Time to take the defibrillator paddles to this proposal once again. As
per Nick's request this is a bit more focused on the motivation for
getting connection related information. The proposed use cases are
just some naive examples I've come up with. If anyone with a stronger
security background (which wouldn't take much...) has the time I'd
love comments like "WTF?!? This idiot's looking for the completely
wrong things! This is obviously worthless if he doesn't look for X."
Also, could we move forward on the other (less controversial) items?
For instance, bandwidth totals tend to be a very highly requested
piece of information and pipe's already provided a nice patch to get
it (http://www.mail-archive.com/or-talk@xxxxxxxxxxxxx/msg13085.html).

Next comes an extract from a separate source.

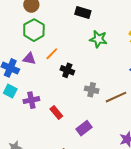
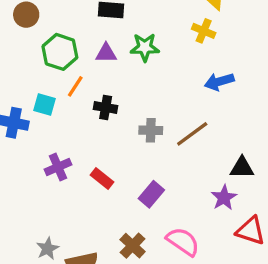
green hexagon: (34, 30) -> (60, 52), moved
purple triangle: (29, 59) -> (106, 53), moved
cyan square: (10, 91) -> (44, 105), moved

For reference, here's the not-so-controversial GETINFO options I proposed:
"info/relay/bw-limit" -- Effective relayed bandwidth limit (currently
RelayBandwidthRate if set, otherwise BandwidthRate).
"info/relay/burst-limit" -- Effective relayed burst limit.
"info/relay/read-total" -- Total bytes relayed (download).
"info/relay/write-total" -- Total bytes relayed (upload).
"info/uptime-process" -- Total uptime of the tor process (in seconds).
"info/uptime-reset" -- Time since last reset (startup or sighup
signal, in
seconds).
"info/descriptor-used" -- Count of file descriptors used.
"info/descriptor-limit" -- File descriptor limit (getrlimit results).
"ns/authority" -- Router status info (v2 directory style) for all
recognized directory authorities, joined by newlines.
I'm not planning on converting the following to the customary
80-character width until it's at least past being a first draft for a
couple reasons:
1. I find editing fixed-width documents to be a time consuming pain
in the ass.
2. I've yet to hear why we do this. Is it just to cater to mail
clients too dumb to know how to line wrap?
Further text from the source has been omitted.